May 27, 2024

Sajad Ahmadian

Academic rank: Assistant professor
Education: Ph.D in Computer Engineering
Phone: 09188339565
Faculty: Faculty of Information Technology


A reliable deep representation learning to improve trust-aware recommendation systems
Type Article
Recommender system; Deep neural networks; Data sparsity; Reliability; Trust-aware; Collaborative filtering
Researchers Milad Ahmadian، Mahmood Ahmadi، Sajad Ahmadian


Deep neural networks have been extensively employed in many applications such as natural language processing and computer vision. They have attracted a lot of attention in designing recommender systems due to their recent significant achievements. These models are mainly used in recommender systems to generate the users’ latent features according to the input data such as user-item rating and trust matrixes. However, such input data are significantly sparse leading to reduce the effectiveness of deep learning models in generating the latent features. In addition, the existing deep learning based recommendation models ignore the reliability measure in their recommendation process. To address these challenges, in this paper, a trust-aware recommendation method based on deep sparse autoencoder is proposed.
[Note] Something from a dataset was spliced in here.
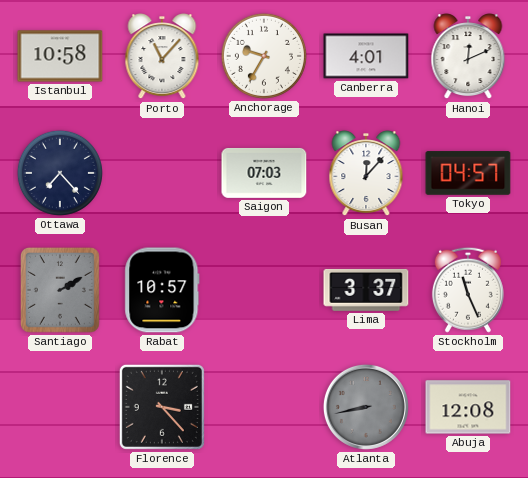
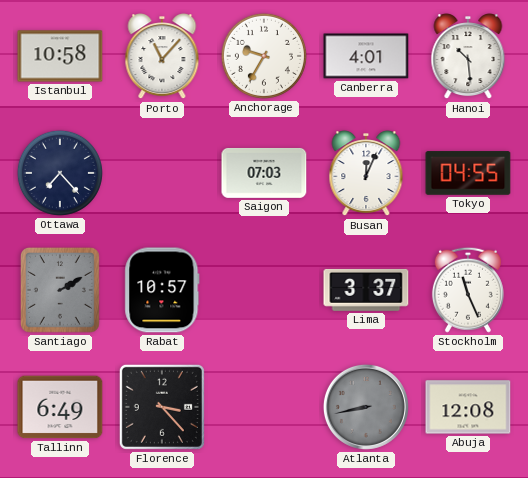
Hanoi: 12:11 -> 10:29
Busan: 12:07 -> 12:04
Tokyo: 04:57 -> 04:55
Tallinn: none -> 6:49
Specifically, an effective probabilistic model is proposed to determine how many ratings are required for each user to produce an accurate prediction. Moreover, for enhancing the rating profiles of users with insufficient ratings, an efficient mechanism is developed based on the utilization of implicit ratings. In this mechanism, the implicit ratings are selected based on a reliability measure to guarantee their effectiveness. Then, the reliable enhanced rating profiles and trust statements are considered as the input data of deep sparse autoencoder to generate the users’ latent features. Finally, a similarity function that utilizes the generated latent features is developed to obtain similarity values between users and make recommendations. Massive experiments are carried out on two datasets to assess the effectiveness of the proposed method in comparison to the-state-of-the-art models. The results of experiments demonstrate that the proposed method can significantly beat other models in producing more accurate recommendations.